Exploring Data in Engineering, the Sciences, and Medicine
Two recent and ongoing developments have greatly increased both the range of opportunities for exploratory data analysis and the variety of tools to support this type of analysis. First has been the dramatic rise in the number of publicly available datasets available free from the Internet and second has been the similarly dramatic evolution of the Open Source software movement, making powerful analysis packages like R also freely available. The objective of this book is to provide a reasonably thorough introduction to a useful subset of these analysis tools, illustrating what they are, what they do, and when and how they sometimes fail or do something very different than we expect them to. Specific topics covered include descriptive characterizations like summary statistics (mean, median, standard deviation, MAD scale estimate, etc.), graphical techniques like boxplots and nonparametric density estimates, various forms of regression modeling (standard linear regression models, logistic regression, and highly robust techniques like least trimmed squares), and the recognition and treatment of important data anomalies like outliers and missing data.
In addition, the book also introduces a variety of dynamic data analysis tools, including autocorrelation analysis, parametric and nonparametric spectrum estimation, and the use of nonlinear data cleaning filters to improve dynamic characterization results.

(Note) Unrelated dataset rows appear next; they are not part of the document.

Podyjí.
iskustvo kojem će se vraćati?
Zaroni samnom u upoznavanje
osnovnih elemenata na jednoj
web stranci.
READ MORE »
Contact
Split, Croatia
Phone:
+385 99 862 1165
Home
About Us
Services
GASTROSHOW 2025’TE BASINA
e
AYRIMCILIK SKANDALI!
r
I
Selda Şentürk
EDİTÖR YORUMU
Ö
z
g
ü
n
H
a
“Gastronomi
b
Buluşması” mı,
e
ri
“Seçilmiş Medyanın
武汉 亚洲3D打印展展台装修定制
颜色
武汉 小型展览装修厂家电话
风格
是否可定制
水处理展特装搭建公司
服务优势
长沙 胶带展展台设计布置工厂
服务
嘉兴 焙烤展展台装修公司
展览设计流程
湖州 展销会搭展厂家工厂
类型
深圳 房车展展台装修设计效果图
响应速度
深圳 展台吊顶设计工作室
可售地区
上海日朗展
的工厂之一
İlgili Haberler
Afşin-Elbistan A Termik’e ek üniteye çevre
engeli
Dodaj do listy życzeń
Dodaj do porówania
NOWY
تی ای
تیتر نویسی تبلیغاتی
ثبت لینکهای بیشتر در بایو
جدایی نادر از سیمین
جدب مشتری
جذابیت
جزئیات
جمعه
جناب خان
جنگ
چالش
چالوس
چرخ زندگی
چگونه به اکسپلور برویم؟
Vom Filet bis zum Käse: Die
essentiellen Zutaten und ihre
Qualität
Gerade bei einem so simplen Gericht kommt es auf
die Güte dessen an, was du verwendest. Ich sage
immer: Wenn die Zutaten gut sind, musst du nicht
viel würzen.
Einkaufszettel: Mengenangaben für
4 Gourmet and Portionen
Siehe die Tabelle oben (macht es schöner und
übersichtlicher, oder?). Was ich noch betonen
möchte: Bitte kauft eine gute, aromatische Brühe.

The book assumes familiarity with calculus and linear algebra, but does not assume any prior exposure to probability or statistics. Both simulation-based and real data examples are included and the book is intended either as an introductory textbook for an exploratory data analysis course like ones the author taught at the ETH where some of this material was used, or for self-study. Exercises are included at the end of each chapter and both R code and datasets are available through the associated OUP website.